*Data excerpts:*
....
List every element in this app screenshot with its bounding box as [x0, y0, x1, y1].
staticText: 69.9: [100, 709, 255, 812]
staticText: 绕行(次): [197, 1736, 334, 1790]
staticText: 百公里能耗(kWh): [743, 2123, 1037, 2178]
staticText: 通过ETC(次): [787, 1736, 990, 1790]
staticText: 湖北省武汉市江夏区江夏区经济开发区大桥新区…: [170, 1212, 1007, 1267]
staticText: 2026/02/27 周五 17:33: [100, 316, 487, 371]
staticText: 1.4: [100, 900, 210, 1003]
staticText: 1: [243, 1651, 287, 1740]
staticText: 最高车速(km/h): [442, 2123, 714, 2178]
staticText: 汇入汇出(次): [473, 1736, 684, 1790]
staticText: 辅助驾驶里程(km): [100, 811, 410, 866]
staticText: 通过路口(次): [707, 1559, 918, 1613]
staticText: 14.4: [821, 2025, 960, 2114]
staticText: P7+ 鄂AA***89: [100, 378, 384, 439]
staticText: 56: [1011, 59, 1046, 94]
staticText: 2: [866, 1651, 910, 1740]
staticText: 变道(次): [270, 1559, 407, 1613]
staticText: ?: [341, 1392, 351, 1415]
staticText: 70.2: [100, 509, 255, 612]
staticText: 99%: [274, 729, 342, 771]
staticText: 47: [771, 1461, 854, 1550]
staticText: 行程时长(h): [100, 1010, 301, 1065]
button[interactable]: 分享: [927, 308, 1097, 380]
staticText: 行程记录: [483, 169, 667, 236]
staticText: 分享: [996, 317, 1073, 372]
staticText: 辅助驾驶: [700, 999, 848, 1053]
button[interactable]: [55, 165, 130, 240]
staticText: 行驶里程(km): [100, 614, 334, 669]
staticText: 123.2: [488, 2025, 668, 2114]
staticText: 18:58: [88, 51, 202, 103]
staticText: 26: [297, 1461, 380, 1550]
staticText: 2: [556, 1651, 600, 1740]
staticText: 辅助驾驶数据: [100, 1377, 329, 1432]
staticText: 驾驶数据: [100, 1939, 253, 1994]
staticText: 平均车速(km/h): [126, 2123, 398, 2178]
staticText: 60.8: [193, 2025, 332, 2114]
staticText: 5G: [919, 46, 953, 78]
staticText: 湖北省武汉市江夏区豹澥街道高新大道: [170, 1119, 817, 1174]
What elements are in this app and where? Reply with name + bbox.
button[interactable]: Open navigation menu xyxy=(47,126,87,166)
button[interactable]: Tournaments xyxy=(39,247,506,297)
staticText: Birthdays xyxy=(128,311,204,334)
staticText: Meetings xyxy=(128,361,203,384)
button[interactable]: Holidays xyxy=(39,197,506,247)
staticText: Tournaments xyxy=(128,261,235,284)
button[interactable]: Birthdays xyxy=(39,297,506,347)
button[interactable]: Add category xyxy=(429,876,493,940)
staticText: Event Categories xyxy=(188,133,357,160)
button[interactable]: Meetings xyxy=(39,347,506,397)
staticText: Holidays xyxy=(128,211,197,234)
....
*Work instructions:* Word for word, restate the lines running from the one containing "What elements are" through the final line of the records above, and nothing besides.

*Reply:*
What elements are in this app and where? Reply with name + bbox.
button[interactable]: Open navigation menu xyxy=(47,126,87,166)
button[interactable]: Tournaments xyxy=(39,247,506,297)
staticText: Birthdays xyxy=(128,311,204,334)
staticText: Meetings xyxy=(128,361,203,384)
button[interactable]: Holidays xyxy=(39,197,506,247)
staticText: Tournaments xyxy=(128,261,235,284)
button[interactable]: Birthdays xyxy=(39,297,506,347)
button[interactable]: Add category xyxy=(429,876,493,940)
staticText: Event Categories xyxy=(188,133,357,160)
button[interactable]: Meetings xyxy=(39,347,506,397)
staticText: Holidays xyxy=(128,211,197,234)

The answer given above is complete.